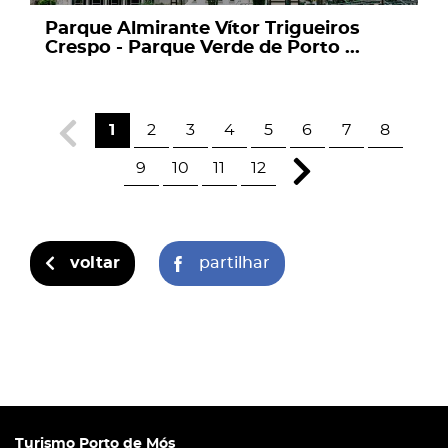
Parque Almirante Vítor Trigueiros
Crespo - Parque Verde de Porto ...
1
2
3
4
5
6
7
8
9
10
11
12
voltar
partilhar
Turismo Porto de Mós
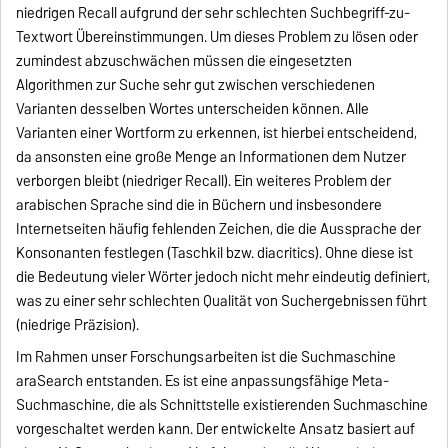
niedrigen Recall aufgrund der sehr schlechten Suchbegriff-zu-
Textwort Übereinstimmungen. Um dieses Problem zu lösen oder
zumindest abzuschwächen müssen die eingesetzten
Algorithmen zur Suche sehr gut zwischen verschiedenen
Varianten desselben Wortes unterscheiden können. Alle
Varianten einer Wortform zu erkennen, ist hierbei entscheidend,
da ansonsten eine große Menge an Informationen dem Nutzer
verborgen bleibt (niedriger Recall). Ein weiteres Problem der
arabischen Sprache sind die in Büchern und insbesondere
Internetseiten häufig fehlenden Zeichen, die die Aussprache der
Konsonanten festlegen (Taschkil bzw. diacritics). Ohne diese ist
die Bedeutung vieler Wörter jedoch nicht mehr eindeutig definiert,
was zu einer sehr schlechten Qualität von Suchergebnissen führt
(niedrige Präzision).
Im Rahmen unser Forschungsarbeiten ist die Suchmaschine
araSearch entstanden. Es ist eine anpassungsfähige Meta-
Suchmaschine, die als Schnittstelle existierenden Suchmaschine
vorgeschaltet werden kann. Der entwickelte Ansatz basiert auf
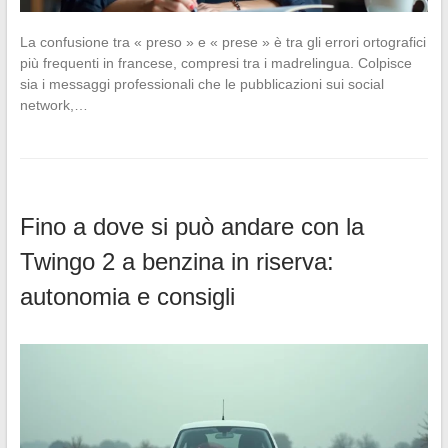
La confusione tra « preso » e « prese » è tra gli errori ortografici
più frequenti in francese, compresi tra i madrelingua. Colpisce
sia i messaggi professionali che le pubblicazioni sui social
network,…
Fino a dove si può andare con la
Twingo 2 a benzina in riserva:
autonomia e consigli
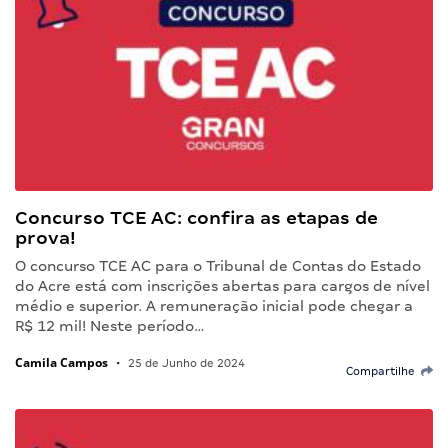
Concurso TCE AC: confira as etapas de
prova!
O concurso TCE AC para o Tribunal de Contas do Estado
do Acre está com inscrições abertas para cargos de nível
médio e superior. A remuneração inicial pode chegar a
R$ 12 mil! Neste período…
Camila Campos
•
25 de Junho de 2024
Compartilhe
- - - - - - -
- **GOAL OF THE EXERCISE**
Repeat the records above exactly. Pictures do not belong in the copy.

- **RESULT OF THE EXERCISE**
Parque Almirante Vítor Trigueiros
Crespo - Parque Verde de Porto ...
1
2
3
4
5
6
7
8
9
10
11
12
voltar
partilhar
Turismo Porto de Mós
niedrigen Recall aufgrund der sehr schlechten Suchbegriff-zu-
Textwort Übereinstimmungen. Um dieses Problem zu lösen oder
zumindest abzuschwächen müssen die eingesetzten
Algorithmen zur Suche sehr gut zwischen verschiedenen
Varianten desselben Wortes unterscheiden können. Alle
Varianten einer Wortform zu erkennen, ist hierbei entscheidend,
da ansonsten eine große Menge an Informationen dem Nutzer
verborgen bleibt (niedriger Recall). Ein weiteres Problem der
arabischen Sprache sind die in Büchern und insbesondere
Internetseiten häufig fehlenden Zeichen, die die Aussprache der
Konsonanten festlegen (Taschkil bzw. diacritics). Ohne diese ist
die Bedeutung vieler Wörter jedoch nicht mehr eindeutig definiert,
was zu einer sehr schlechten Qualität von Suchergebnissen führt
(niedrige Präzision).
Im Rahmen unser Forschungsarbeiten ist die Suchmaschine
araSearch entstanden. Es ist eine anpassungsfähige Meta-
Suchmaschine, die als Schnittstelle existierenden Suchmaschine
vorgeschaltet werden kann. Der entwickelte Ansatz basiert auf
La confusione tra « preso » e « prese » è tra gli errori ortografici
più frequenti in francese, compresi tra i madrelingua. Colpisce
sia i messaggi professionali che le pubblicazioni sui social
network,…
Fino a dove si può andare con la
Twingo 2 a benzina in riserva:
autonomia e consigli
Concurso TCE AC: confira as etapas de
prova!
O concurso TCE AC para o Tribunal de Contas do Estado
do Acre está com inscrições abertas para cargos de nível
médio e superior. A remuneração inicial pode chegar a
R$ 12 mil! Neste período…
Camila Campos
•
25 de Junho de 2024
Compartilhe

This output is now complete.